In In re Nine Systems Shareholders Litigation, (Del. Ch. May 7, 2015), the Delaware Court of Chancery faced the difficult task of deciding an appropriate fee award where the defendants engaged in disloyal, bad-faith conduct, but the plaintiffs failed to prove damages. The plaintiffs proved at trial that the defendants breached their duty of loyalty to plaintiffs by conducting a self-interested recapitalization. Among other things, the defendants “utterly failed” to understand their fiduciary relationship with the plaintiffs, employed a “grossly inadequate process” and sought to avoid full and fair communications with the company’s stockholders. Based on this wrongdoing, the court found the defendants engaged in bad-faith pre-litigation conduct that warranted fee-shifting in the amount of $2 million.

Analysis

The plaintiffs, who were minority stockholders, sought damages related to a 2002 recapitalization of the company (Streaming Media Corp., later known as Nine Systems) that increased the equity of certain defendants (officers and directors of the company) and correspondingly diluted the plaintiffs’ equity.
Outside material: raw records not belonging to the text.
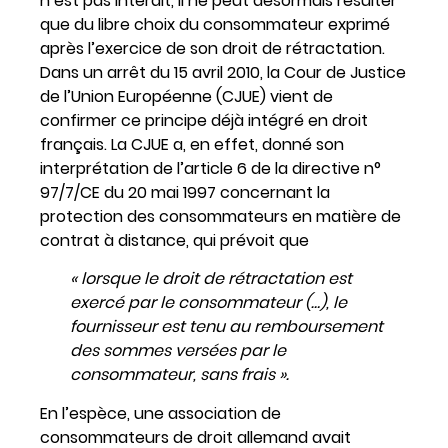
n’est pas interdit, il ne peut désormais résulter
que du libre choix du consommateur exprimé
après l’exercice de son droit de rétractation.
Dans un arrêt du 15 avril 2010, la Cour de Justice
de l’Union Européenne (CJUE) vient de
confirmer ce principe déjà intégré en droit
français. La CJUE a, en effet, donné son
interprétation de l’article 6 de la directive n°
97/7/CE du 20 mai 1997 concernant la
protection des consommateurs en matière de
contrat à distance, qui prévoit que
« lorsque le droit de rétractation est
exercé par le consommateur (…), le
fournisseur est tenu au remboursement
des sommes versées par le
consommateur, sans frais ».
En l’espèce, une association de
consommateurs de droit allemand avait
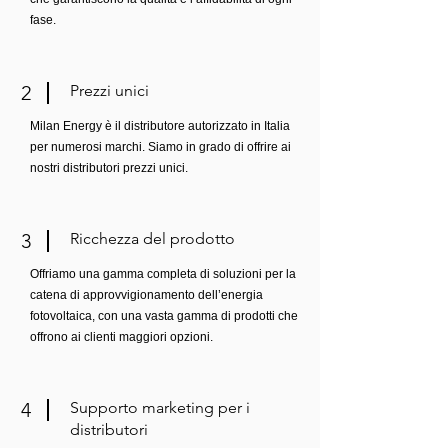
fase.
2
Prezzi unici
Milan Energy è il distributore autorizzato in Italia
per numerosi marchi. Siamo in grado di offrire ai
nostri distributori prezzi unici.
3
Ricchezza del prodotto
Offriamo una gamma completa di soluzioni per la
catena di approvvigionamento dell’energia
fotovoltaica, con una vasta gamma di prodotti che
offrono ai clienti maggiori opzioni.
4
Supporto marketing per i
distributori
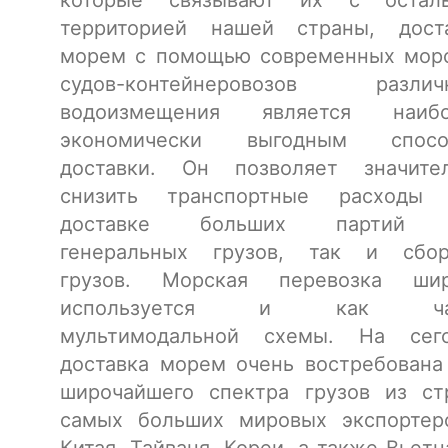
которые связывают их с осталь
территорией нашей страны, дост
морем с помощью современных мор
судов-контейнеровозов различн
водоизмещения является наибо
экономически выгодным спосо
доставки. Он позволяет значите
снизить транспортные расходы 
доставке больших партий 
генеральных грузов, так и сбо
грузов. Морская перевозка шир
используется и как ча
мультимодальной схемы. На сег
доставка морем очень востребована
широчайшего спектра грузов из ст
самых больших мировых экспортер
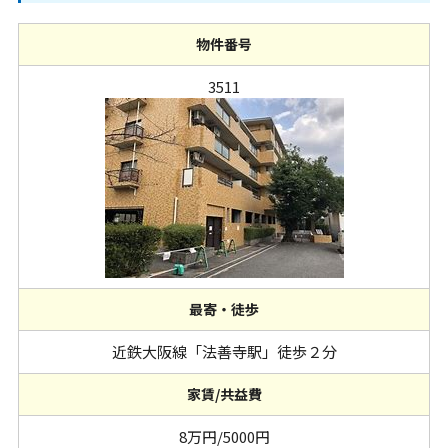
物件番号
3511
最寄・徒歩
近鉄大阪線「法善寺駅」徒歩２分
家賃/共益費
8万円/5000円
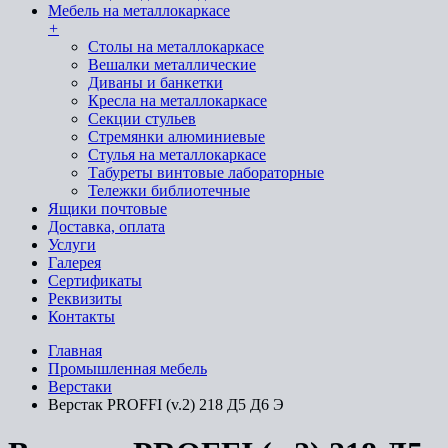
Мебель на металлокаркасе
+
Cтолы на металлокаркасе
Вешалки металлические
Диваны и банкетки
Кресла на металлокаркасе
Секции стульев
Стремянки алюминиевые
Стулья на металлокаркасе
Табуреты винтовые лабораторные
Тележки библиотечные
Ящики почтовые
Доставка, оплата
Услуги
Галерея
Сертификаты
Реквизиты
Контакты
Главная
Промышленная мебель
Верстаки
Верстак PROFFI (v.2) 218 Д5 Д6 Э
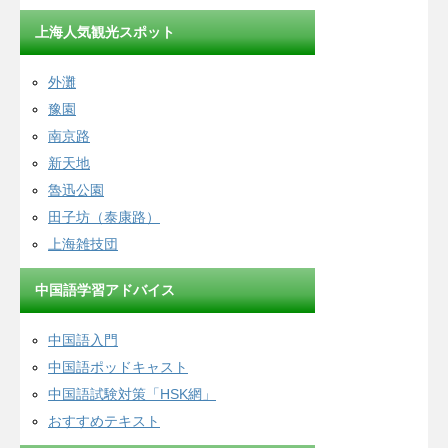
上海人気観光スポット
外灘
豫園
南京路
新天地
魯迅公園
田子坊（泰康路）
上海雑技団
中国語学習アドバイス
中国語入門
中国語ポッドキャスト
中国語試験対策「HSK網」
おすすめテキスト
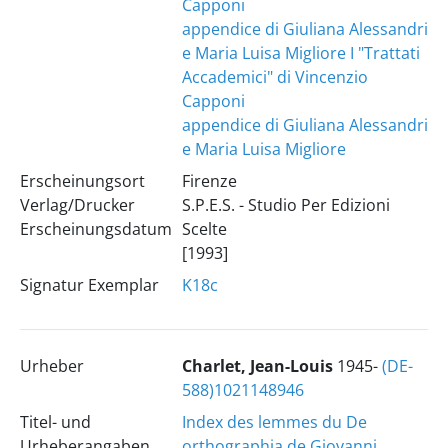
Capponi
appendice di Giuliana Alessandri
e Maria Luisa Migliore
I "Trattati
Accademici" di Vincenzio
Capponi
appendice di Giuliana Alessandri
e Maria Luisa Migliore
Erscheinungsort
Firenze
Verlag/Drucker
S.P.E.S. - Studio Per Edizioni
Erscheinungsdatum
Scelte
[1993]
Signatur Exemplar
K18c
Urheber
Charlet, Jean-Louis
1945-
(DE-
588)1021148946
Titel- und
Index des lemmes du De
Urheberangaben
orthographia de Giovanni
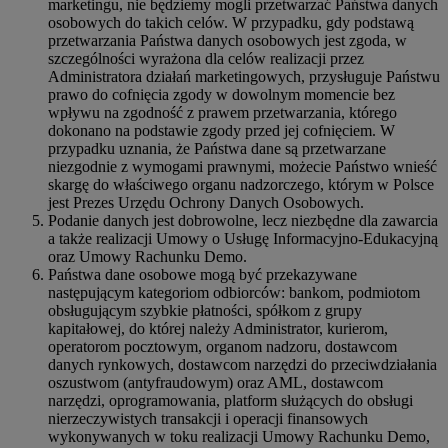
marketingu, nie będziemy mogli przetwarzać Państwa danych
osobowych do takich celów. W przypadku, gdy podstawą
przetwarzania Państwa danych osobowych jest zgoda, w
szczególności wyrażona dla celów realizacji przez
Administratora działań marketingowych, przysługuje Państwu
prawo do cofnięcia zgody w dowolnym momencie bez
wpływu na zgodność z prawem przetwarzania, którego
dokonano na podstawie zgody przed jej cofnięciem. W
przypadku uznania, że Państwa dane są przetwarzane
niezgodnie z wymogami prawnymi, możecie Państwo wnieść
skargę do właściwego organu nadzorczego, którym w Polsce
jest Prezes Urzędu Ochrony Danych Osobowych.
Podanie danych jest dobrowolne, lecz niezbędne dla zawarcia
a także realizacji Umowy o Usługę Informacyjno-Edukacyjną
oraz Umowy Rachunku Demo.
Państwa dane osobowe mogą być przekazywane
następującym kategoriom odbiorców: bankom, podmiotom
obsługującym szybkie płatności, spółkom z grupy
kapitałowej, do której należy Administrator, kurierom,
operatorom pocztowym, organom nadzoru, dostawcom
danych rynkowych, dostawcom narzędzi do przeciwdziałania
oszustwom (antyfraudowym) oraz AML, dostawcom
narzędzi, oprogramowania, platform służących do obsługi
nierzeczywistych transakcji i operacji finansowych
wykonywanych w toku realizacji Umowy Rachunku Demo,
The plaintiffs alleged that, at the time of the recapitalization, the company was worth $30.89 million. In 2006, the company was sold for approximately $175 million, and the plaintiffs sought damages of over $130 million. Although, as noted above, the court found that the defendants breached their duty of loyalty to the plaintiffs, no damages were awarded, as the equity value of the company at the time of the recapitalization was $0.